Is a boxer's diet a training table diet like many athletes follow, a diet followed consistently whether training for a fight or not, or a diet which will vary from boxer to boxer? It's too bad more of the great boxers in the past cannot be interviewed to find out what their diets consisted of. Some no doubt were very conscious of what they should and should not be eating, right down to the serving of each type of food. Others no doubt got along reasonably well on a diet made famous by baseball great Babe Ruth, beer and hotdogs. "Two-Ton" Tony Galento, who gave Joe Louis quite a battle, though he lost, at least looked like be might have favored Ruth’s diet, and the two were after all contemporaries.
It's unlikely that today's boxer's diets ever follow the beer and hot dog approach. Today's athletes, whether fighting professionally or trying to make the Olympic team, take their training very seriously, and that includes taking their diet seriously.

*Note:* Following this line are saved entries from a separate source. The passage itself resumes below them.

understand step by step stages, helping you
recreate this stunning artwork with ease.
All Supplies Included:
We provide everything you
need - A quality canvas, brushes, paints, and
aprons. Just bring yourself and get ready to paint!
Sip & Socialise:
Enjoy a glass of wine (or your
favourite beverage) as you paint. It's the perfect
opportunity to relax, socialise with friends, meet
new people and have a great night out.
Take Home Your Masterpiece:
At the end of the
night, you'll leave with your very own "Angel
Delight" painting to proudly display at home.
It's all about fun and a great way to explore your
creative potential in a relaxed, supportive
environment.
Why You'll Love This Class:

The Boxer's Diet Is A Balancing Act - A boxer's diet may on the surface seem be not all that different from a diet any athlete would follow, but there are several important exceptions. During training, right up to the night of a fight, a boxer will burn a lot of calories, and therefore needs to consume plenty of calories, up to 4,000 calories a day according to some. A boxer's diet also needs to contain foods and help the boxer to build stamina, as a boxer requires more stamina than almost any other athlete. The most challenging aspect of a boxer's diet is that it must be such that the boxer stays within a rather narrow weight range. While a heavyweight has no upper weight restrictions as do the lower weight categories, every boxer has an optimum weight where he is at his best, and his diet must help him stay close to that optimum weight.
Carbohydrates - In any case, the design of a boxer's diet is somewhat of a balancing act requiring the right combination of fats, proteins, and carbohydrates. It is primarily the carbohydrates that provide fuel for the body, and help the boxer in making it through up to 15 intense 3-minute rounds. Of the 4,000 or so calories the boxer needs daily when in training about 2,000 of those calories should come from carbohydrates.

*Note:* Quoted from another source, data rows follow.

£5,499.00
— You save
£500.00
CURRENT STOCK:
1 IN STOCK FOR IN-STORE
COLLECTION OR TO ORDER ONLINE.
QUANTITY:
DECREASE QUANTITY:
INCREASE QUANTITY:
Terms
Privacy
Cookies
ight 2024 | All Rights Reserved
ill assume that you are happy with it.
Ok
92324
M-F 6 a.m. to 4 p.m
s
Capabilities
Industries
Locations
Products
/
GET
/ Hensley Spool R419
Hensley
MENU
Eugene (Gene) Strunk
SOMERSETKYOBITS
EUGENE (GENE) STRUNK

Protein and Fat - Protein is needed in the boxer's diet to help the muscles, which undergo plenty of wear and tear, to repair and replenish themselves. Protein also supplements the energy the carbohydrates supply. Fat is an area where the boxer needs to be careful. The body requires fat as part of a balanced diet, but it needs to be the right kind of fat. The wrong kind of fat will inevitably cause the boxer to gain excess weight. Fried foods are generally to be avoided, and monounsaturated fats are best.

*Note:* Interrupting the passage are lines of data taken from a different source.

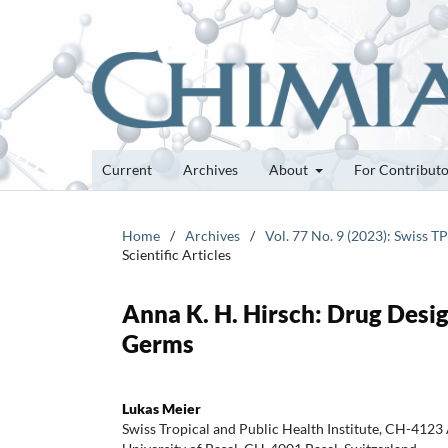
Current
Archives
About
For Contribut
Home
/
Archives
/
Vol. 77 No. 9 (2023): Swiss 
Scientific Articles
Anna K. H. Hirsch: Drug Desi
Germs
Lukas Meier
Swiss Tropical and Public Health Institute, CH-4123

Obviously, there’s more to a boxer's diet than simply those foods that help build stamina while maintaining weight. The diet must still be well balanced and nutritious, containing the vitamins and minerals that boxers as well as non-boxers must have.
Specific Foods Suitable For A Boxer's Diet - Potatoes, sweet potatoes or yams, along with whole wheat and oatmeal are among the best sources of carbohydrates, while lean meat, poultry, and eggs are the best choices to provide protein. Some fat will be included in those foods providing protein, while vegetables such as avocados and nuts can be a good source of monounsaturated or vegetable fats. As far as liquids are concerned, plenty of water, especially importance into avoiding dehydration is best, and the diet should be rounded out with plenty of fresh fruits and vegetables, with processed foods being avoided where possible.